LLMs

Perceiver

A small latent array reads an arbitrarily large input

01 · First principlesWhat if the input is just… huge?

Self-attention is the great generalist: it makes no grid assumptions, no locality assumptions, and works on any set of tokens. So why not feed it anything — raw pixels, audio samples, point clouds? Count the tokens. A modest 224×224 image is 50,176 pixels; one second of audio is tens of thousands of samples; video multiplies both.

Self-attention over M inputs costs O(M²) per layer. At M = 50k, that is 2.5 billion score entries per head per layer (a non-starter). The standard escapes each smuggle domain knowledge back in: convolutions assume a grid, patching (ViT) assumes a grid, spectrograms assume audio. The Perceiver's question is stricter — can one architecture eat any modality raw, without the quadratic bill and without modality-specific preprocessing?

02 · The pivotWhere exactly does the quadratic come from?

The cost of attention is (number of queries) × (number of keys). Self-attention is quadratic only because the same huge array plays both roles. Nothing in the mechanism requires that. If queries came from somewhere small, the bill would change shape:

self-attention: O(M · M) → cross-attention from N latents: O(N · M), N ≪ M

So the Perceiver introduces a latent array: N learned vectors (N ≈ 256–1024, fixed, independent of input size). The latents are the readers; the input is the book. Each latent cross-attends over all M inputs and pulls in what it needs. Cost is now linear in the input.

03 · The architectureRead once, think cheaply, repeat

The expensive read happens once (or a few times); the deep thinking happens entirely in the small latent space.

The second half of the trick: once information is inside the latents, all further processing is self-attention among the latents — O(N²) with N ≈ 512, which is pocket change. Depth is nearly free, so the model can be very deep where it reasons and shallow where it reads. The analogy is a committee of N journalists covering a city of M people: they interview widely (cross-attention), then deliberate among themselves (latent self-attention), and may go back out for follow-up interviews.

One asymmetry to notice. The latent bottleneck forces compression at the very first layer: whatever the N latents fail to extract is gone. Iterative re-reads exist precisely to soften this — later queries can be conditioned on what the committee already knows.

04 · Perceiver IODecoding by query

The original Perceiver could only emit a single pooled output (a class label). Perceiver IO closes the loop with the same trick run in reverse: to produce outputs, build an output query array — one query per desired output element, carrying its position or identity — and let those queries cross-attend to the final latents:

encode: O(N·M) → process: L × O(N²) → decode: O(O·N)

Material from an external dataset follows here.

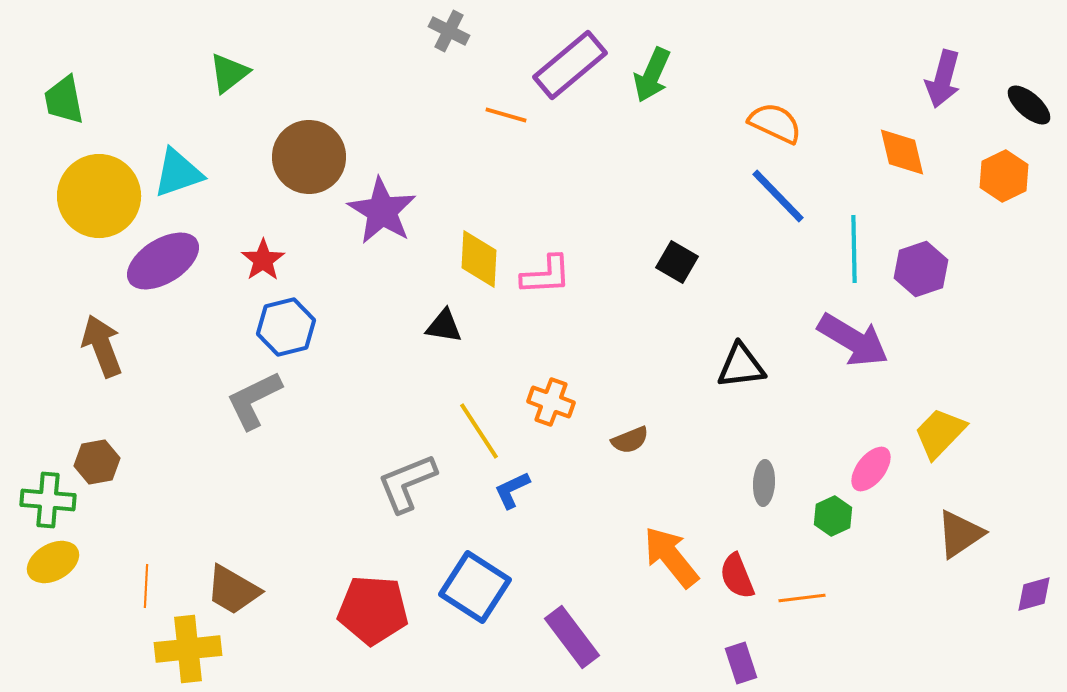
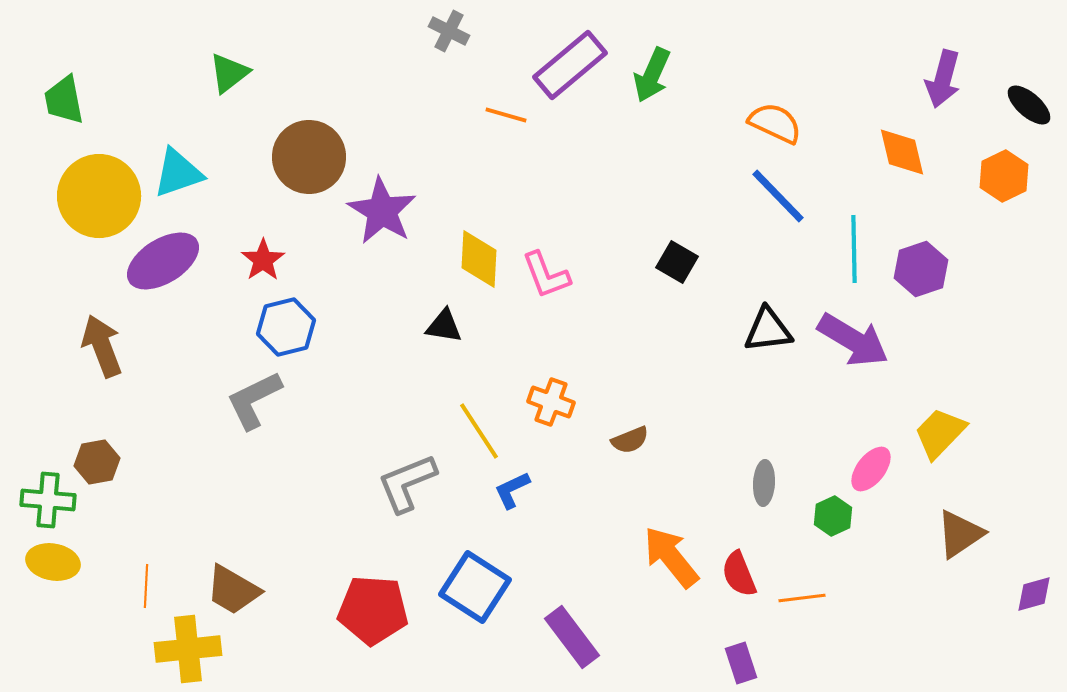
pink L-shape at (546, 275): rotated 72 degrees clockwise
black triangle at (741, 366): moved 27 px right, 36 px up
yellow ellipse at (53, 562): rotated 39 degrees clockwise
red semicircle at (737, 576): moved 2 px right, 2 px up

Want a dense optical-flow map? One query per pixel. Want text? One query per token slot. Input size M, output size O, and model depth L are now three fully independent dials — no other architecture of its time decoupled all three.

05 · The ledgerWhat it costs, where it landed

Property	Transformer (self-attn)	Perceiver IO
Cost in input size M	O(M²)	O(M) per read
Modality assumptions	needs tokenisation / patching	raw bytes/pixels + position features
Information path	any token ↔ any token, every layer	everything via N-latent bottleneck
Depth cost	O(M²) per layer	O(N²) per layer

The cost is the bottleneck row: tasks needing fine-grained token-to-token interaction at full resolution are a poor fit, and for pure language the ordinary transformer (whose tokeniser already shrinks M) remained the better tool. The Perceiver's ideas outlived the model itself — learned latent queries reading a big array via cross-attention is now everywhere: Flamingo's resampler, BLIP-2's Q-Former, DETR-style decoders. See Cross Attention for the underlying mechanism.

Mental Model

Attention cost = queries × keys; the quadratic exists only because one array plays both roles.
Fix: a small learned latent array asks the questions — cross-attention makes the read O(N·M), linear in input.
Think deeply where it is cheap: latent self-attention at O(N²), so depth decouples from input size.
Perceiver IO decodes the same way in reverse: one query per output element.
The price is a fixed-width bottleneck — the committee can only remember N notebooks' worth.